Dive Brief:
- Kroger Precision Marketing (KPM), the retail chain's media advertising business, released a new sales attribution feature that aims to give brands better transparency into their ad spend across the retailer's properties, according to a press release.
- Kroger's self-service advertising platform now helps advertisers connect the dots between in-store and online campaigns with verified transactions that take place both online and in-store.
- The new feature determines the data from ads such as sponsored product listing ads and banner display ads on Kroger's websites and mobile apps using KPM data and Microsoft PromoteIQ technology. The new feature aims to help advertisers better understand campaign performance and optimize media against ad spend.
Dive Insight:
As interest grows in media placements directly offered by retailers across their own properties, this latest development from Kroger is an attempt to ensure it retains a competitive edge in an increasingly competitive space by addressing an age-old problem advertisers face — which ad, if any, led to a sale.
Attribution has continuously been a challenge in the digital marketing space. Often, advertisers can't tell if a billboard or an email was the trigger that ultimately led to a sale, causing friction in marketing departments as different channels compete for limited ad dollars. In the retail space, it's difficult to know whether an in-store shopper made a purchase after seeing an ad online or on their phone.
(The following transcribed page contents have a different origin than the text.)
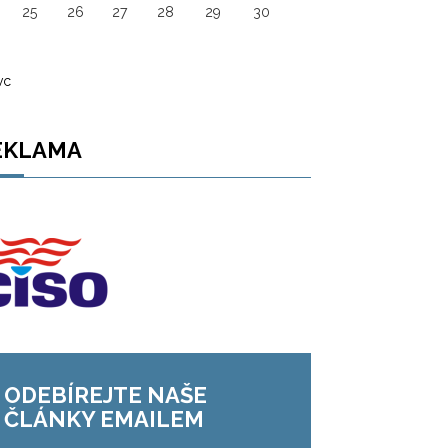
25
26
27
28
29
30
vc
EKLAMA
ODEBÍREJTE NAŠE
ČLÁNKY EMAILEM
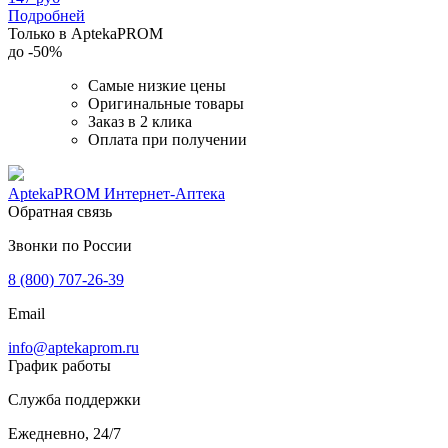
Подробней
Только в AptekaPROM
до
-50%
Самые низкие цены
Оригинальные товары
Заказ в 2 клика
Оплата при получении
AptekaPROM
Интернет-Аптека
Обратная связь
Звонки по России
8 (800) 707-26-39
Email
info@aptekaprom.ru
График работы
Служба поддержки
Ежедневно, 24/7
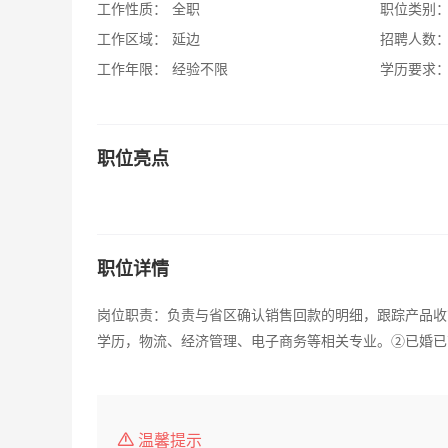
工作性质：
全职
职位类别
工作区域：
延边
招聘人数
工作年限：
经验不限
学历要求
职位亮点
职位详情
岗位职责：负责与省区确认销售回款的明细，跟踪产品收
学历，物流、经济管理、电子商务等相关专业。②已婚已
温馨提示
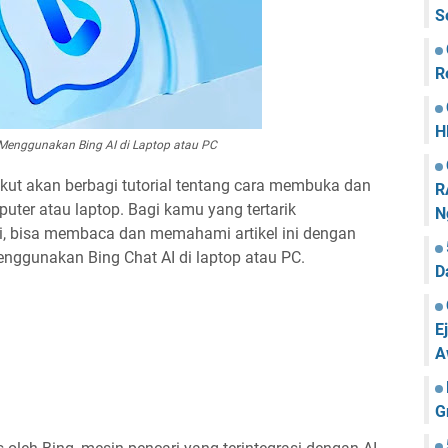
S
R
H
 Menggunakan Bing AI di Laptop atau PC
berikut akan berbagi tutorial tentang cara membuka dan
R
uter atau laptop. Bagi kamu yang tertarik
N
ni, bisa membaca dan memahami artikel ini dengan
ggunakan Bing Chat AI di laptop atau PC.
D
E
A
G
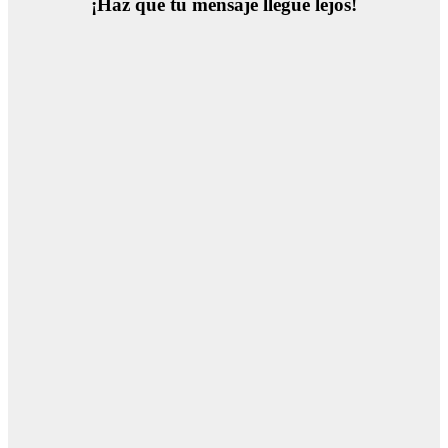
¡Haz que tu mensaje llegue lejos!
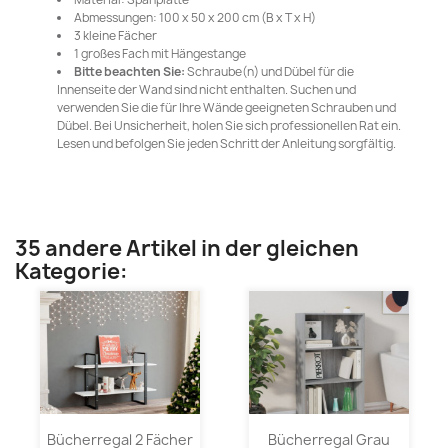
Abmessungen: 100 x 50 x 200 cm (B x T x H)
3 kleine Fächer
1 großes Fach mit Hängestange
Bitte beachten Sie:
Schraube(n) und Dübel für die
Innenseite der Wand sind nicht enthalten. Suchen und
verwenden Sie die für Ihre Wände geeigneten Schrauben und
Dübel. Bei Unsicherheit, holen Sie sich professionellen Rat ein.
Lesen und befolgen Sie jeden Schritt der Anleitung sorgfältig.
35 andere Artikel in der gleichen
Kategorie:
Bücherregal 2 Fächer
Bücherregal Grau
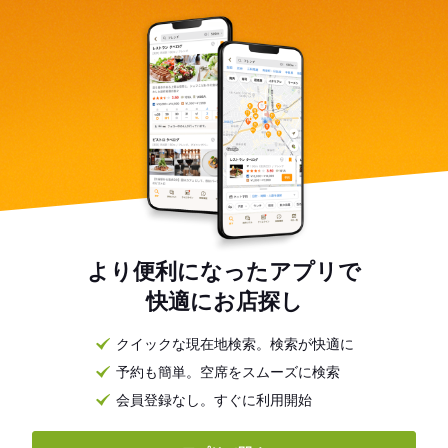
より便利になったアプリで
快適にお店探し
クイックな現在地検索。検索が快適に
予約も簡単。空席をスムーズに検索
会員登録なし。すぐに利用開始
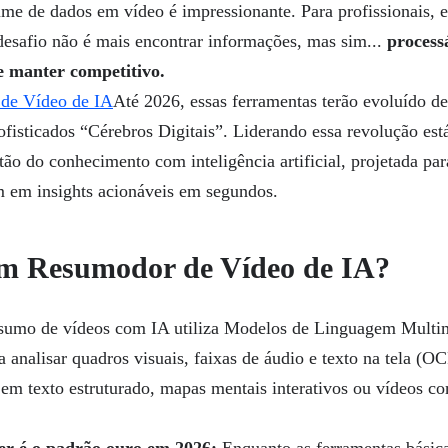
me de dados em vídeo é impressionante. Para profissionais, e
desafio não é mais encontrar informações, mas sim...
process
se manter competitivo.
de Vídeo de IA
Até 2026, essas ferramentas terão evoluído de
sofisticados “Cérebros Digitais”. Liderando essa revolução es
tão do conhecimento com inteligência artificial, projetada par
m em insights acionáveis em segundos.
m Resumodor de Vídeo de IA?
sumo de vídeos com IA utiliza Modelos de Linguagem Multi
 analisar quadros visuais, faixas de áudio e texto na tela (O
em texto estruturado, mapas mentais interativos ou vídeos c
er é o padrão ouro em 2026:
Enquanto as ferramentas básic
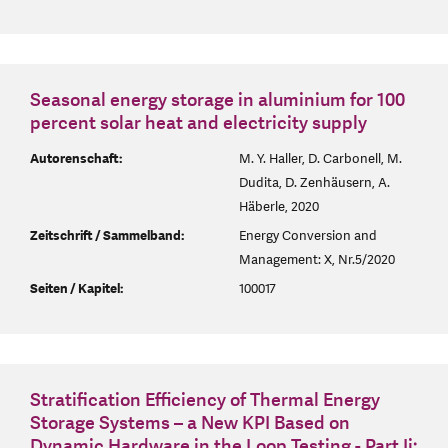
Seasonal energy storage in aluminium for 100
percent solar heat and electricity supply
Autorenschaft:
M. Y. Haller, D. Carbonell, M.
Dudita, D. Zenhäusern, A.
Häberle, 2020
Zeitschrift / Sammelband:
Energy Conversion and
Management: X, Nr.5/2020
Seiten / Kapitel:
100017
Stratification Efficiency of Thermal Energy
Storage Systems – a New KPI Based on
Dynamic Hardware in the Loop Testing - Part Ii:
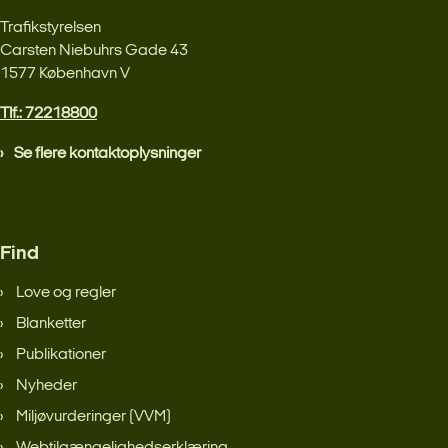
Trafikstyrelsen
Carsten Niebuhrs Gade 43
1577 København V
Tlf.: 72218800
Se flere kontaktoplysninger
Find
Love og regler
Blanketter
Publikationer
Nyheder
Miljøvurderinger (VVM)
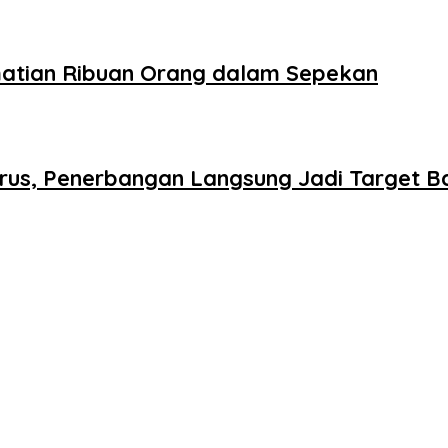
matian Ribuan Orang dalam Sepekan
rus, Penerbangan Langsung Jadi Target B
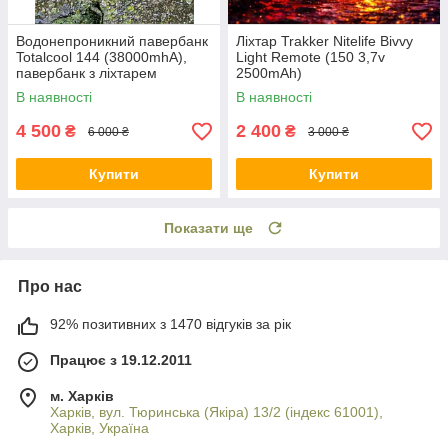
Водонепроникний павербанк
Ліхтар Trakker Nitelife Bivvy
Totalcool 144 (38000mhA),
Light Remote (150 3,7v
павербанк з ліхтарем
2500mAh)
(червоне, біле світло)
В наявності
В наявності
4 500
2 400
₴
₴
6 000 ₴
3 000 ₴
Купити
Купити
Показати ще
Про нас
92% позитивних з 1470 відгуків за рік
Працює з 19.12.2011
м. Харків
Харків, вул. Тюринська (Якіра) 13/2 (індекс 61001),
Харків, Україна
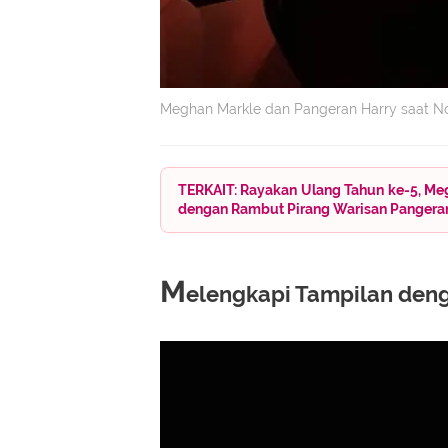
Meghan Markle dan Pangeran Harry saat N
TERKAIT: Rayakan Ulang Tahun ke-5, Megh
dengan Rambut Pirang Warisan Pangera
M
elengkapi Tampilan den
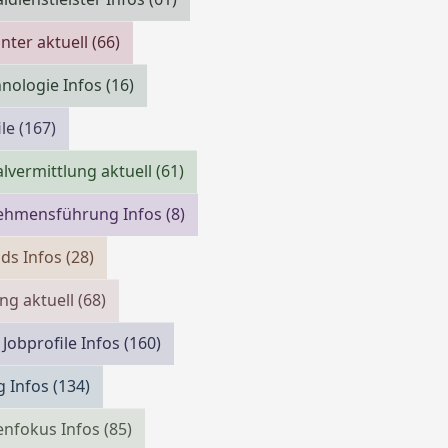
ter aktuell
(66)
nologie Infos
(16)
ile
(167)
lvermittlung aktuell
(61)
ehmensführung Infos
(8)
ds Infos
(28)
ing aktuell
(68)
 Jobprofile Infos
(160)
g Infos
(134)
enfokus Infos
(85)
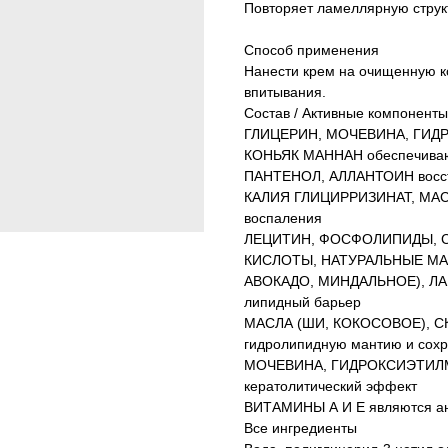
Повторяет ламеллярную струк
Способ применения
Нанести крем на очищенную 
впитывания.
Состав / Активные компоненты
ГЛИЦЕРИН, МОЧЕВИНА, ГИ
КОНЬЯК МАННАН обеспечиваю
ПАНТЕНОЛ, АЛЛАНТОИН восст
КАЛИЯ ГЛИЦИРРИЗИНАТ, МА
воспаления
ЛЕЦИТИН, ФОСФОЛИПИДЫ, 
КИСЛОТЫ, НАТУРАЛЬНЫЕ МА
АВОКАДО, МИНДАЛЬНОЕ), ЛА
липидный барьер
МАСЛА (ШИ, КОКОСОВОЕ), С
гидролипидную мантию и сохр
МОЧЕВИНА, ГИДРОКСИЭТИЛМ
кератолитический эффект
ВИТАМИНЫ А И Е являются а
Все ингредиенты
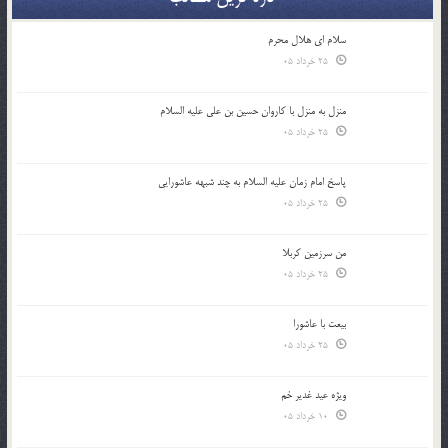
سلام ای هلال محرم
25 خرداد 05
منزل به منزل با کاروان حسین بن علی علیه السلام
25 خرداد 05
پاسخ امام زمان علیه السلام به چند شبهه عاشورایی
25 خرداد 05
من سرزمین کربلا
25 خرداد 05
بیعت با عاشورا
25 خرداد 05
ویژه عید غدیر خم
10 خرداد 05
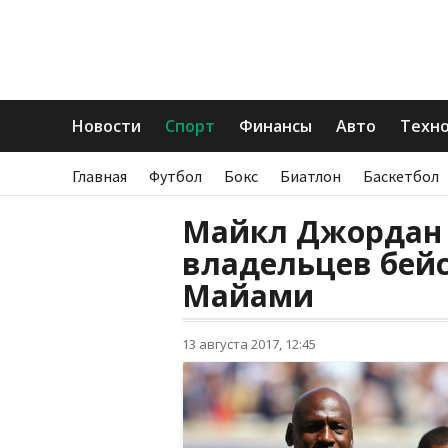
Новости
Спорт
Финансы
Авто
Техн
Главная
Футбол
Бокс
Биатлон
Баскетбол
Майкл Джордан 
владельцев бейс
Майами
13 августа 2017, 12:45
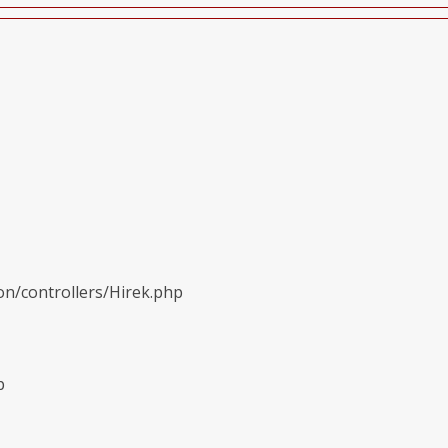
on/controllers/Hirek.php
p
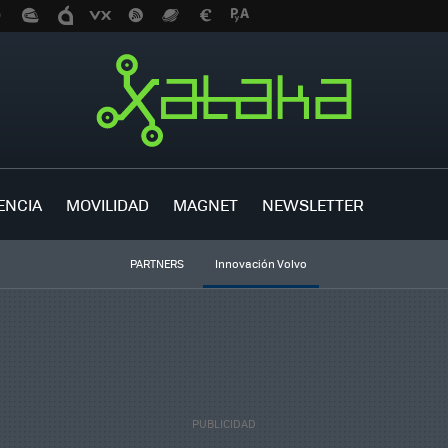
ENCIA
MOVILIDAD
MAGNET
NEWSLETTER
PARTNERS
Innovación Volvo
By attempting to give transparency into where and how ads run and tracking this against actual sales data, Kroger is aiming high in appealing to brands. This follows another advertiser-friendly move the company made last year when KPM partnered with Pinterest to enable advertisers to leverage the supermarket chain's first-party data for targeting ads on the social platform in order to track consumers from digital inspiration to purchase. Kroger captures 96% of all transactions through its loyalty card. Brands can use this data to identify the most effective audience and create connections to measure sales impact.
Traditional retailers have embraced their first-party data to push into the advertising space, understanding full well that transactional data is appealing to advertisers. Amazon's ad sales business is rapidly growing, and retail giant Walmart recently debuted its own self-service ad platform aimed to enable marketers to easily purchase search and sponsored product ads in an auction-based marketplace.